WHAT NEEDS TO BE DONE: Would you reproduce each line below exactly, leaving every picture out?

DATA TO EXAMINE:

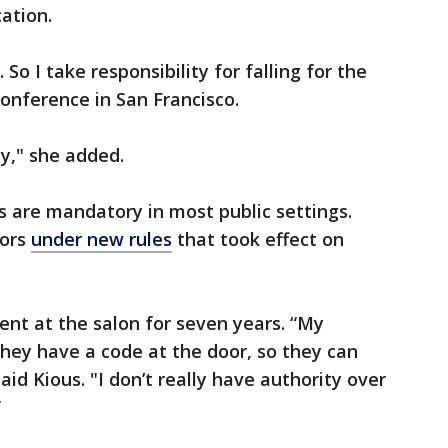
cation.
. So I take responsibility for falling for the
 conference in San Francisco.
y," she added.
gs are mandatory in most public settings.
oors
under new rules
that took effect on
ient at the salon for seven years. “My
they have a code at the door, so they can
id Kious. "I don’t really have authority over
”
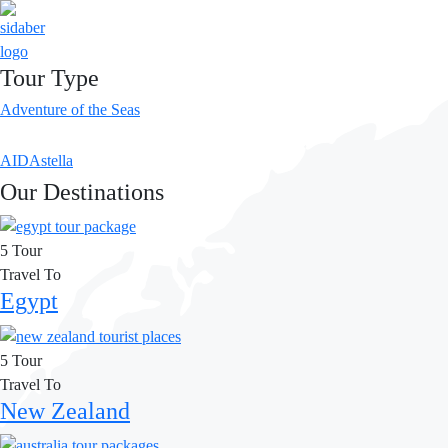
Tour Type
Adventure of the Seas
AIDAstella
Our Destinations
5 Tour
Travel To
Egypt
5 Tour
Travel To
New Zealand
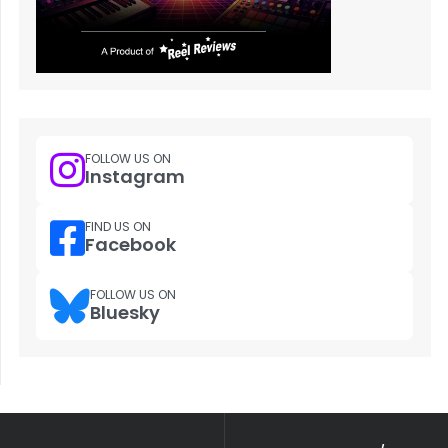
FOLLOW US ON
Instagram
FIND US ON
Facebook
FOLLOW US ON
Bluesky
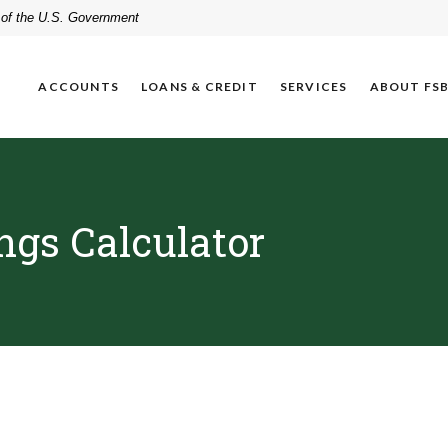
t of the U.S. Government
ACCOUNTS
LOANS & CREDIT
SERVICES
ABOUT FS
ngs Calculator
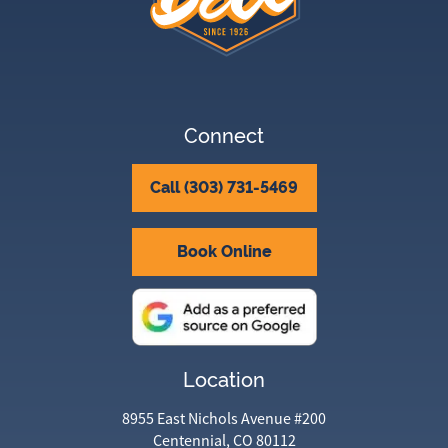
Connect
Call (303) 731-5469
Book Online
Location
8955 East Nichols Avenue #200
Centennial, CO 80112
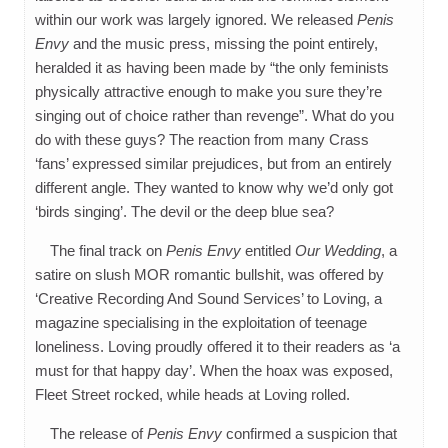
within our work was largely ignored. We released
Penis
Envy
and the music press, missing the point entirely,
heralded it as having been made by “the only feminists
physically attractive enough to make you sure they’re
singing out of choice rather than revenge”. What do you
do with these guys? The reaction from many Crass
‘fans’ expressed similar prejudices, but from an entirely
different angle. They wanted to know why we’d only got
‘birds singing’. The devil or the deep blue sea?
The final track on
Penis Envy
entitled
Our Wedding
, a
satire on slush MOR romantic bullshit, was offered by
‘Creative Recording And Sound Services’ to Loving, a
magazine specialising in the exploitation of teenage
loneliness. Loving proudly offered it to their readers as ‘a
must for that happy day’. When the hoax was exposed,
Fleet Street rocked, while heads at Loving rolled.
The release of
Penis Envy
confirmed a suspicion that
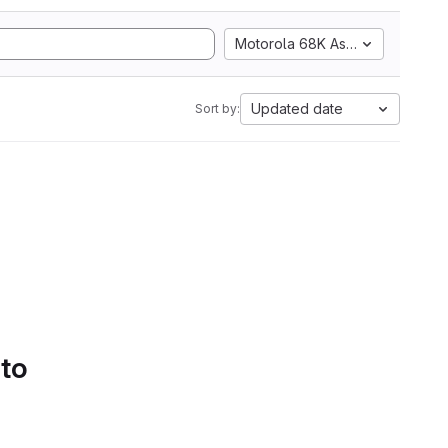
Motorola 68K Assembly
Updated date
Sort by:
 to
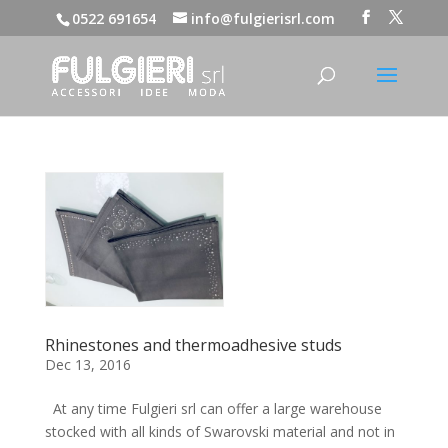
0522 691654
info@fulgierisrl.com
Rhinestones and thermoadhesive studs
Dec 13, 2016
At any time Fulgieri srl can offer a large warehouse
stocked with all kinds of Swarovski material and not in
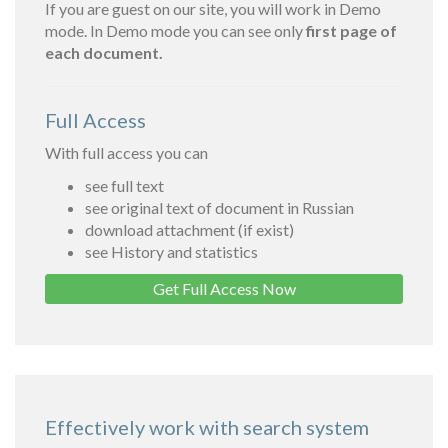
If you are guest on our site, you will work in Demo
mode. In Demo mode you can see only
first page of
each document.
Full Access
With full access you can
see full text
see original text of document in Russian
download attachment (if exist)
see History and statistics
Get Full Access Now
Effectively work with search system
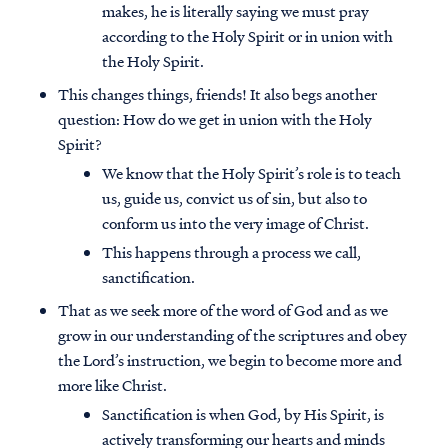
makes, he is literally saying we must pray
according to the Holy Spirit or in union with
the Holy Spirit.
This changes things, friends! It also begs another
question: How do we get in union with the Holy
Spirit?
We know that the Holy Spirit’s role is to teach
us, guide us, convict us of sin, but also to
conform us into the very image of Christ.
This happens through a process we call,
sanctification.
That as we seek more of the word of God and as we
grow in our understanding of the scriptures and obey
the Lord’s instruction, we begin to become more and
more like Christ.
Sanctification is when God, by His Spirit, is
actively transforming our hearts and minds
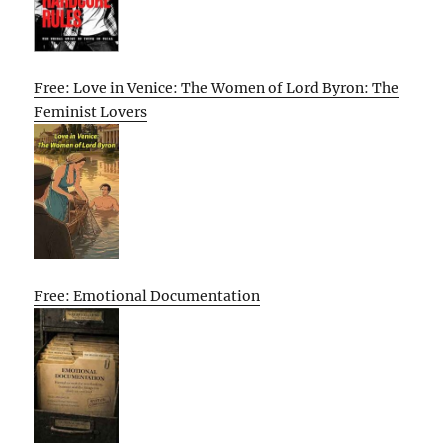
Free: Love in Venice: The Women of Lord Byron: The
Feminist Lovers
Free: Emotional Documentation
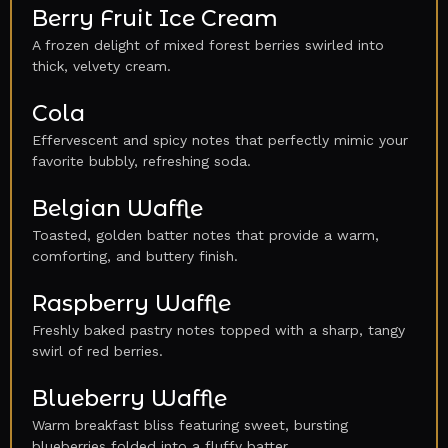
Berry Fruit Ice Cream
A frozen delight of mixed forest berries swirled into
thick, velvety cream.
Cola
Effervescent and spicy notes that perfectly mimic your
favorite bubbly, refreshing soda.
Belgian Waffle
Toasted, golden batter notes that provide a warm,
comforting, and buttery finish.
Raspberry Waffle
Freshly baked pastry notes topped with a sharp, tangy
swirl of red berries.
Blueberry Waffle
Warm breakfast bliss featuring sweet, bursting
blueberries folded into a fluffy batter.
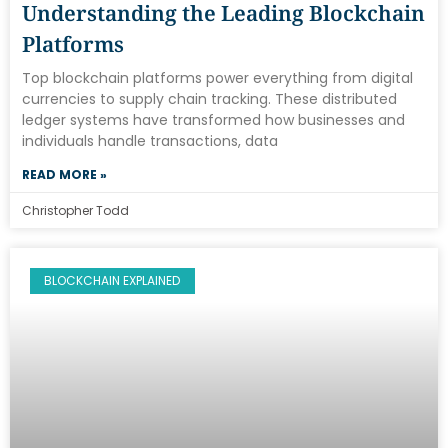
Understanding the Leading Blockchain
Platforms
Top blockchain platforms power everything from digital
currencies to supply chain tracking. These distributed
ledger systems have transformed how businesses and
individuals handle transactions, data
READ MORE »
Christopher Todd
BLOCKCHAIN EXPLAINED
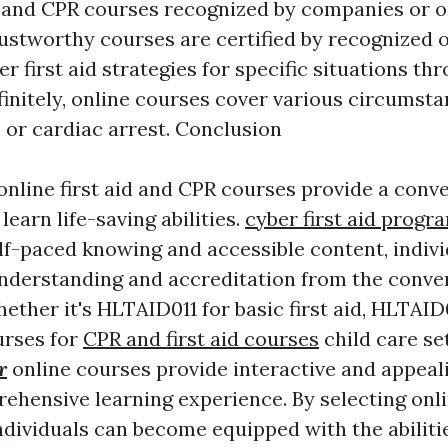
id and CPR courses recognized by companies or 
rustworthy courses are certified by recognized 
er first aid strategies for specific situations th
finitely, online courses cover various circumst
 or cardiac arrest. Conclusion
 online first aid and CPR courses provide a conv
learn life-saving abilities.
cyber first aid progr
self-paced knowing and accessible content, indiv
understanding and accreditation from the conven
ther it's HLTAID011 for basic first aid, HLTAID
urses for
CPR and first aid courses
child care se
r
online courses provide interactive and appeal
ehensive learning experience. By selecting onlin
ndividuals can become equipped with the abiliti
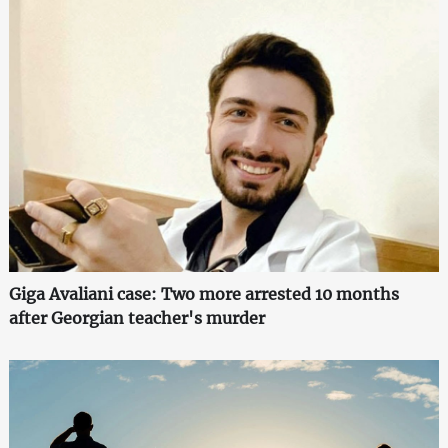
Giga Avaliani case: Two more arrested 10 months
after Georgian teacher's murder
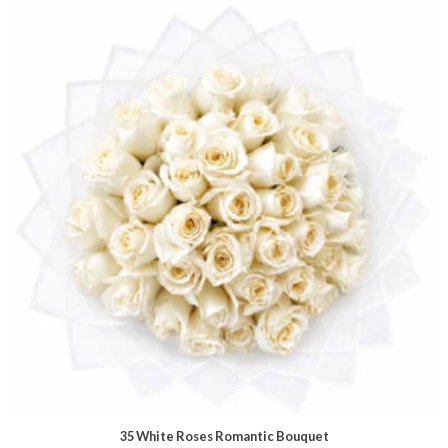
35 White Roses Romantic Bouquet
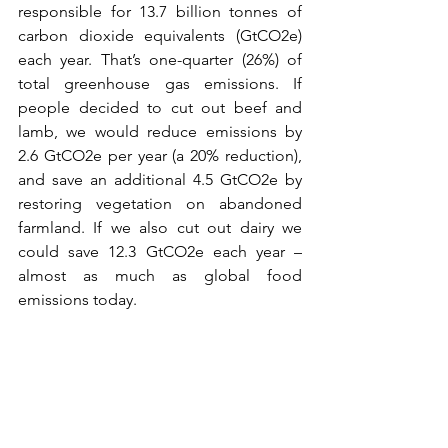
responsible for 13.7 billion tonnes of 
carbon dioxide equivalents (GtCO2e) 
each year. That’s one-quarter (26%) of 
total greenhouse gas emissions. If 
people decided to cut out beef and 
lamb, we would reduce emissions by 
2.6 GtCO2e per year (a 20% reduction), 
and save an additional 4.5 GtCO2e by 
restoring vegetation on abandoned 
farmland. If we also cut out dairy we 
could save 12.3 GtCO2e each year – 
almost as much as global food 
emissions today.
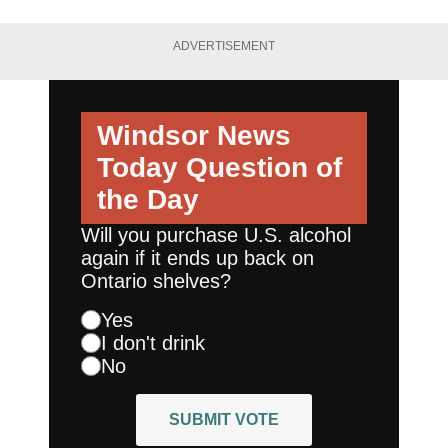
ADVERTISEMENT
Windsor News
Today
Question of
the Day
Will you purchase U.S. alcohol
again if it ends up back on
Ontario shelves?
Yes
I don't drink
No
SUBMIT VOTE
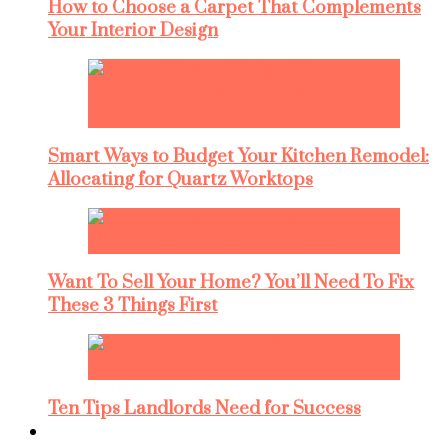
How to Choose a Carpet That Complements
Your Interior Design
Smart Ways to Budget Your Kitchen Remodel:
Allocating for Quartz Worktops
Want To Sell Your Home? You’ll Need To Fix
These 3 Things First
Ten Tips Landlords Need for Success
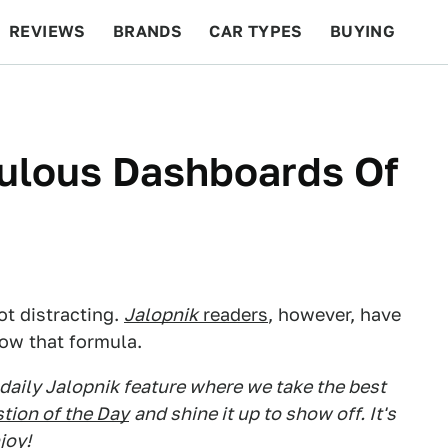
REVIEWS
BRANDS
CAR TYPES
BUYING
BEYOND CARS
RACING
QOTD
FEATURES
culous Dashboards Of
ot distracting.
Jalopnik
readers
, however, have
ow that formula.
 daily Jalopnik feature where we take the best
tion of the Day
and shine it up to show off. It's
joy!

PROBLEM SOLUTION:
cation.
. So I take responsibility for falling for the
 conference in San Francisco.
y," she added.
gs are mandatory in most public settings.
oors
under new rules
that took effect on
ient at the salon for seven years. “My
they have a code at the door, so they can
id Kious. "I don’t really have authority over
”
Tour Type
Adventure of the Seas
AIDAstella
Our Destinations
5 Tour
Travel To
Egypt
5 Tour
Travel To
New Zealand
FOLLOW US ON
Instagram
FIND US ON
Facebook
FOLLOW US ON
Bluesky
t of the U.S. Government
ACCOUNTS
LOANS & CREDIT
SERVICES
ABOUT FS
ngs Calculator
Connect
Call (303) 731-5469
Book Online
Location
8955 East Nichols Avenue #200
Centennial, CO 80112
within our work was largely ignored. We released
Penis
Envy
and the music press, missing the point entirely,
heralded it as having been made by “the only feminists
physically attractive enough to make you sure they’re
singing out of choice rather than revenge”. What do you
do with these guys? The reaction from many Crass
‘fans’ expressed similar prejudices, but from an entirely
different angle. They wanted to know why we’d only got
‘birds singing’. The devil or the deep blue sea?
The final track on
Penis Envy
entitled
Our Wedding
, a
satire on slush MOR romantic bullshit, was offered by
‘Creative Recording And Sound Services’ to Loving, a
magazine specialising in the exploitation of teenage
loneliness. Loving proudly offered it to their readers as ‘a
must for that happy day’. When the hoax was exposed,
Fleet Street rocked, while heads at Loving rolled.
The release of
Penis Envy
confirmed a suspicion that
Motorola 68K Assembly
Updated date
Sort by:
 to
0522 691654
info@fulgierisrl.com
Rhinestones and thermoadhesive studs
Dec 13, 2016
At any time Fulgieri srl can offer a large warehouse
stocked with all kinds of Swarovski material and not in
If you are guest on our site, you will work in Demo
mode. In Demo mode you can see only
first page of
each document.
Full Access
With full access you can
see full text
see original text of document in Russian
download attachment (if exist)
see History and statistics
Get Full Access Now
Effectively work with search system
makes, he is literally saying we must pray
according to the Holy Spirit or in union with
the Holy Spirit.
This changes things, friends! It also begs another
question: How do we get in union with the Holy
Spirit?
We know that the Holy Spirit’s role is to teach
us, guide us, convict us of sin, but also to
conform us into the very image of Christ.
This happens through a process we call,
sanctification.
That as we seek more of the word of God and as we
grow in our understanding of the scriptures and obey
the Lord’s instruction, we begin to become more and
more like Christ.
Sanctification is when God, by His Spirit, is
actively transforming our hearts and minds
Free: Love in Venice: The Women of Lord Byron: The
Feminist Lovers
Free: Emotional Documentation
Berry Fruit Ice Cream
A frozen delight of mixed forest berries swirled into
thick, velvety cream.
Cola
Effervescent and spicy notes that perfectly mimic your
favorite bubbly, refreshing soda.
Belgian Waffle
Toasted, golden batter notes that provide a warm,
comforting, and buttery finish.
Raspberry Waffle
Freshly baked pastry notes topped with a sharp, tangy
swirl of red berries.
Blueberry Waffle
Warm breakfast bliss featuring sweet, bursting
blueberries folded into a fluffy batter.
Understanding the Leading Blockchain
Platforms
Top blockchain platforms power everything from digital
currencies to supply chain tracking. These distributed
ledger systems have transformed how businesses and
individuals handle transactions, data
READ MORE »
Christopher Todd
BLOCKCHAIN EXPLAINED
id and CPR courses recognized by companies or 
rustworthy courses are certified by recognized 
er first aid strategies for specific situations th
finitely, online courses cover various circumst
 or cardiac arrest. Conclusion
 online first aid and CPR courses provide a conv
learn life-saving abilities.
cyber first aid progr
self-paced knowing and accessible content, indiv
understanding and accreditation from the conven
ther it's HLTAID011 for basic first aid, HLTAID
urses for
CPR and first aid courses
child care se
r
online courses provide interactive and appeal
ehensive learning experience. By selecting onlin
ndividuals can become equipped with the abiliti
Giga Avaliani case: Two more arrested 10 months
after Georgian teacher's murder
35 White Roses Romantic Bouquet
responsible for 13.7 billion tonnes of 
carbon dioxide equivalents (GtCO2e) 
each year. That’s one-quarter (26%) of 
total greenhouse gas emissions. If 
people decided to cut out beef and 
lamb, we would reduce emissions by 
2.6 GtCO2e per year (a 20% reduction), 
and save an additional 4.5 GtCO2e by 
restoring vegetation on abandoned 
farmland. If we also cut out dairy we 
could save 12.3 GtCO2e each year – 
almost as much as global food 
emissions today.
ADVERTISEMENT
Windsor News
Today
Question of
the Day
Will you purchase U.S. alcohol
again if it ends up back on
Ontario shelves?
Yes
I don't drink
No
SUBMIT VOTE
How to Choose a Carpet That Complements
Your Interior Design
Smart Ways to Budget Your Kitchen Remodel:
Allocating for Quartz Worktops
Want To Sell Your Home? You’ll Need To Fix
These 3 Things First
Ten Tips Landlords Need for Success
REVIEWS
BRANDS
CAR TYPES
BUYING
BEYOND CARS
RACING
QOTD
FEATURES
culous Dashboards Of
ot distracting.
Jalopnik
readers
, however, have
ow that formula.
 daily Jalopnik feature where we take the best
tion of the Day
and shine it up to show off. It's
joy!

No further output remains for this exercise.